Subnautica Wiki
Register
Advertisement

The Titan Holefish is a large fauna species. It lives in a symbiotic relationship with the Symbiote.

Appearance[]

The Titan Holefish's body is mostly circular and laterally flattened. The body is mostly blue in color, darker towards the top and gradually lightening to white towards the bottom. The face portion of the body is a bright green and features two small blue eyes and a small, toothless mouth. The green coloration continues down the front of the body until it meets the tail fin. The tail fin is blue in color and very large, being taller than the entire body of the Titan though not very long.

The most defining feature of the Titan Holefish is the hole in the side of the body that the name is derived from. The hole is partially filled with a transparent light-blue gel whilst the center is completely empty, leaving a large enough gap for the player to swim through. The gel serves as a nest for the Symbiotes to lay their eggs within, affording protection and transferring essential nutrients and oxygen.

Behaviour[]

The Titan Holefish lives in a symbiotic relationship with a small aggressive fish known as the Symbiote. The Symbiotes lay their eggs within a gel-like substance in the Titan's tail hollow where the eggs are protected and can extract nutrients and oxygen. In return the Symbiotes remove parasites from the Titan's body and mob potential predators that approach the Titan. They swim around aimlessly, normally within sight of other Titans.

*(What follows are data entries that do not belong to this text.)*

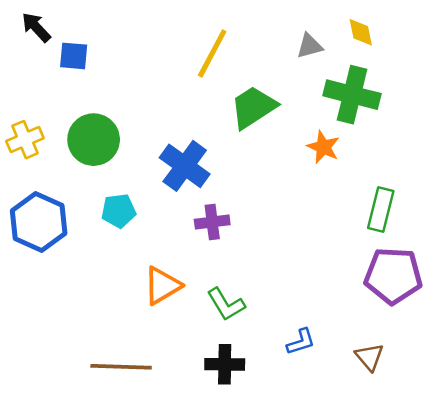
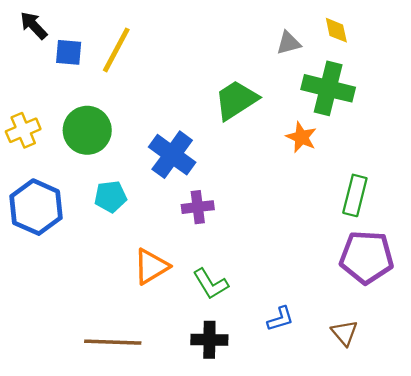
yellow line: (212, 53) -> (116, 50), moved

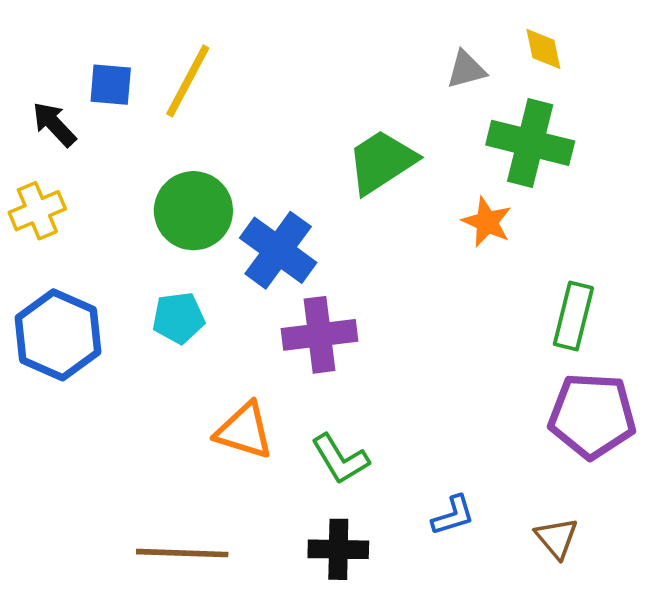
black arrow: (34, 26) -> (54, 124), moved
green circle: (87, 130) -> (193, 211), moved
purple cross: (198, 207) -> (319, 335), size x1.4
orange triangle: (151, 266) -> (244, 431), turned 48

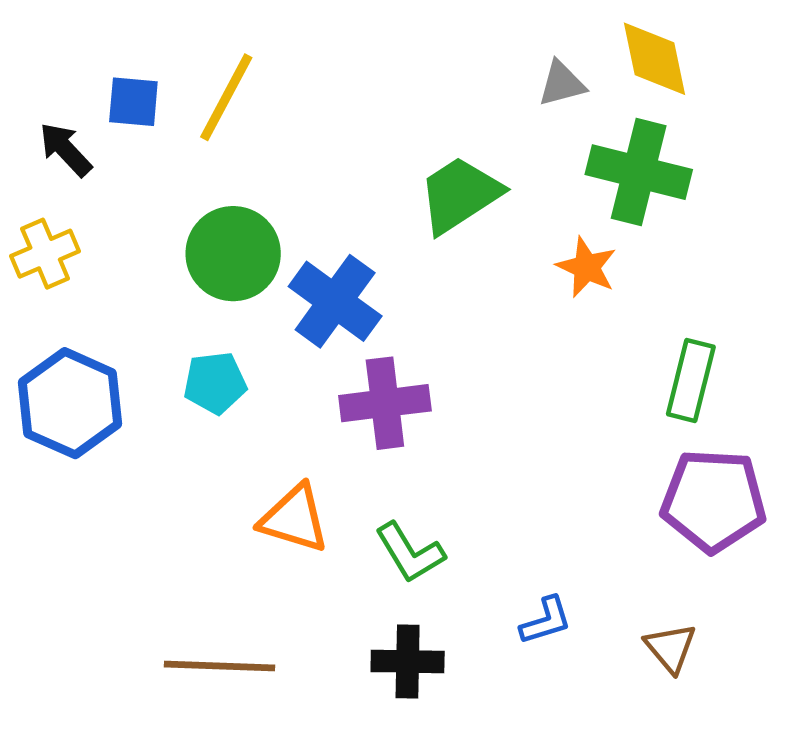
yellow diamond: (543, 49) -> (655, 59), size x1.5

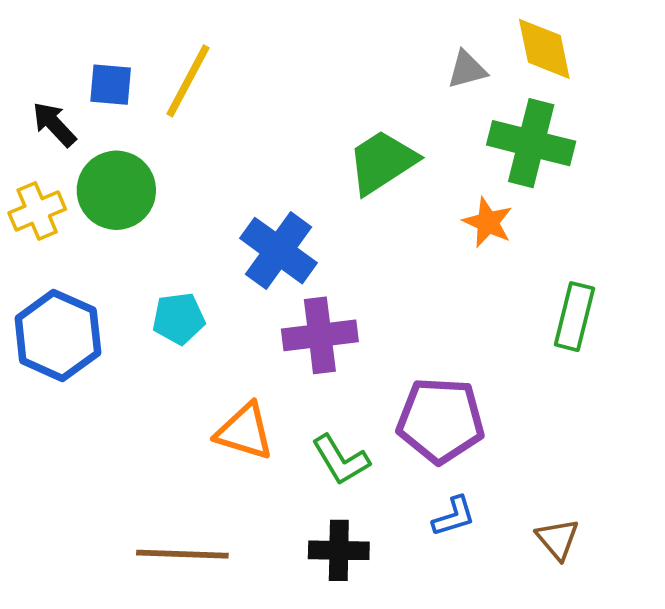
green circle: (233, 254) -> (116, 190), moved
purple pentagon: (713, 501) -> (441, 420), moved

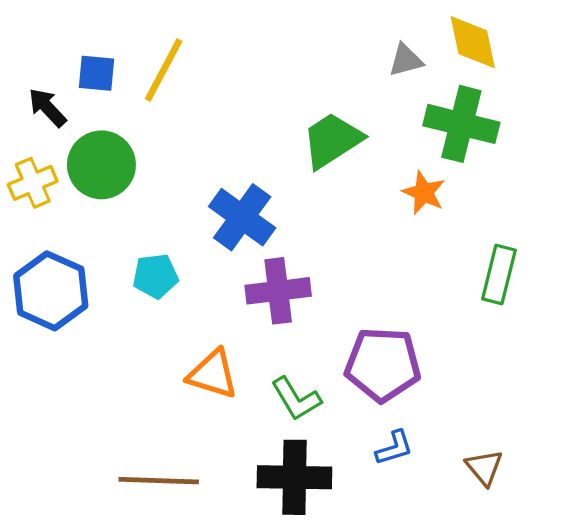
black cross: (339, 550) -> (294, 477), size x1.4

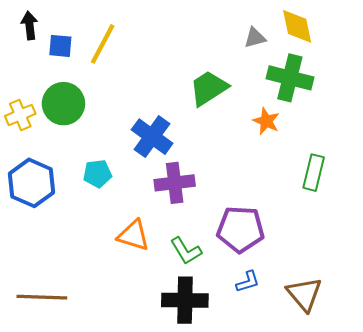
black arrow: (47, 108) -> (30, 25), moved, turned 36
brown triangle: (484, 468) -> (304, 294), size x1.5
brown line: (159, 481) -> (42, 297), moved

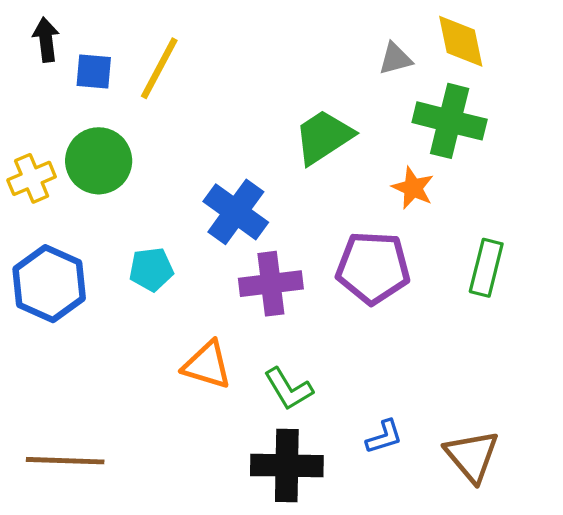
purple pentagon: (241, 229) -> (373, 268), moved

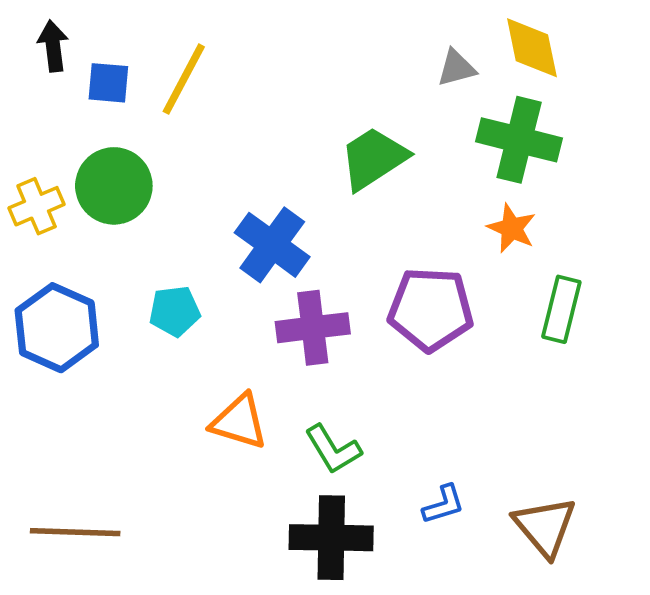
orange star: (413, 188) -> (512, 228), moved

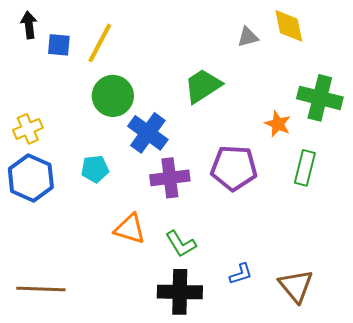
green cross: (519, 140) -> (320, 98), moved
green circle: (114, 186) -> (113, 96), moved
yellow cross: (37, 206) -> (28, 129), moved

The player can use the Titan Holefish as an oxygen supply, similar to the Oxygen Plant, having the ability to fill up the players oxygen, up to a maximum of 100 seconds. However, to approach the Titan Holefish, the player must avoid or fight off the Symbiotes surrounding the fish. The Titan Holefish is only useful as an emergency oxygen source, as the amount of oxygen is somewhat low and protected by Symbiotes.

Data Bank Entry[]

Titan Holefish
Titan Holefish Ency

A large, docile herbivore which emits oxygen and is defended by the small, aggressive symbiotes which accompany them.

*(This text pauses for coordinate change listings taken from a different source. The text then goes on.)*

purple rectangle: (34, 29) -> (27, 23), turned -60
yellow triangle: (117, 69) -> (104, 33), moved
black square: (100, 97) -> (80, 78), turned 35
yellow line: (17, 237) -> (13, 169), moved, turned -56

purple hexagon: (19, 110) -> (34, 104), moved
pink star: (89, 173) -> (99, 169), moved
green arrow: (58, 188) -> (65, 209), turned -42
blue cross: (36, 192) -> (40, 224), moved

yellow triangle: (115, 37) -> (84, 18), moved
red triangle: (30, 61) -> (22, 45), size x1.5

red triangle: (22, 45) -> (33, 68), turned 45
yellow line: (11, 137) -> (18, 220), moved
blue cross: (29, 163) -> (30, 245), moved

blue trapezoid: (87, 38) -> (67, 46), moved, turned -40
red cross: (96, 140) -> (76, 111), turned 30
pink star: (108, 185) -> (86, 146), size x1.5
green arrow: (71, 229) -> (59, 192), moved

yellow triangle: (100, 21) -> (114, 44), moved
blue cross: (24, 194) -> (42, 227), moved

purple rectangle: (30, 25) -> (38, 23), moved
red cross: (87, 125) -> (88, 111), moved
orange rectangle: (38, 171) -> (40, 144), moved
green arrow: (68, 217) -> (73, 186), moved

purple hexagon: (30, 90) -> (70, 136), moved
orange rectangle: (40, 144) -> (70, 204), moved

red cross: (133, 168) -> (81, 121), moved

- Slow, stupid and delicious
- Complex gills line the inside of the hole, drawing cold water in, and emitting warm, oxygen-rich water in its place
- Attracts symbiotes, which make the holefish their home and fiercely ward off any approaching lifeform
- Migrates more or less at random, feeding from nutrients deposited by the symbiotes

The titan holefish has evolved entirely beyond basic survival mechanisms like speed, intelligence or hunting. It exists in a semi-permanent state of unreflective calm, swimming forward on impulse, fully trusting the complex ecosystem which supports it.

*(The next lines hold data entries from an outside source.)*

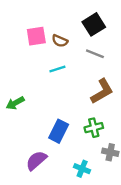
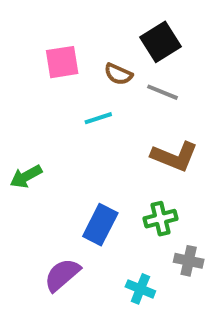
brown semicircle: (60, 41) -> (118, 74), moved
brown L-shape: (102, 91) -> (175, 156), turned 52

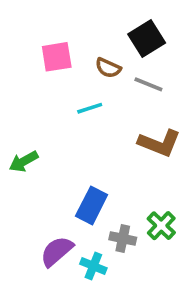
green cross: (161, 219) -> (161, 226), moved, turned -32
gray cross: (189, 261) -> (123, 238), moved
cyan cross: (140, 289) -> (93, 266), moved

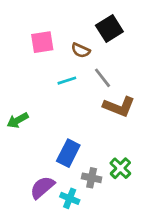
gray line: (148, 84) -> (103, 78), moved, turned 30

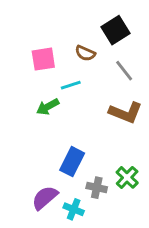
pink square: (42, 42) -> (43, 59), moved
gray line: (103, 78) -> (124, 71), moved
green arrow: (18, 120) -> (48, 107), moved

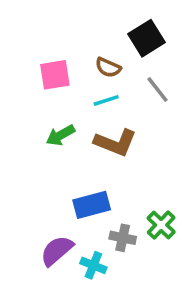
cyan line: (71, 85) -> (106, 100), moved
brown L-shape: (126, 112) -> (115, 143), moved
blue rectangle: (72, 162) -> (92, 205), turned 48

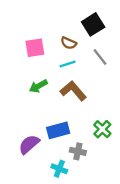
brown L-shape: (115, 143) -> (73, 91), turned -152
green cross: (161, 225) -> (102, 129), moved
purple semicircle: (57, 251) -> (29, 144), moved

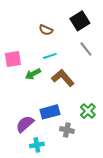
brown semicircle: (69, 43) -> (46, 30), moved
pink square: (35, 48) -> (13, 59), moved
cyan line: (67, 64) -> (50, 56), moved
cyan cross: (59, 169) -> (37, 145), moved, turned -32

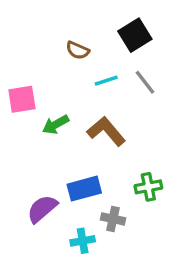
cyan line: (50, 56) -> (106, 81), moved
green cross: (88, 111) -> (148, 187), turned 35
cyan cross: (37, 145) -> (83, 241), moved

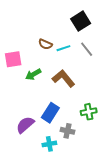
brown semicircle: (78, 50) -> (45, 44), moved
blue rectangle: (84, 189) -> (50, 113), turned -42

Assessment: Valuable oxygen source, if you can reach it

Source: Scan Titan Holefish

Design[]

The appearance of the Titan Holefish is heavily inspired by the ocean sunfish, or Mola mola, the largest bony fish on Earth. The relationship between the Titan Holefish and the Symbiotes somewhat resembles the relationship that cleaner wrasse have with various creatures from fish, to turtles.

Sounds[]


Gallery[]

Trivia[]

  • The “Titan” part of the Titan Holefish’s name is not a size category like leviathan is.
  • The face of the Titan Holefish was added as a custom emote to the official Subnautica Discord server around one month before the creature was revealed to the public.
  • The Titan Holefish is a distant relative of the far smaller Holefish that lives within The Crater.
  • The Titan Holefish and the Symbiote have an inter-species mutualistic relationship, one of only four such relationships observed so far on Planet 4546B. The other three are between the Crabsnake and the Jellyshroom, the Crashfish and the Sulfur Plant, and the Ventgarden and the Spiral Plant.
    • The Titan Holefish-Symbiote relationship also constitutes the only known mutualistic relationship in the Subnautica universe that occurs between two different species of fauna.
  • The Titan Holefish's skeleton can be seen in its data bank entry and is shown to be extremely bizarre, with a bifurcated spine that extends around both sides of the eponymous hole and meets at the tail. Presumably this structure is shared with its smaller relative.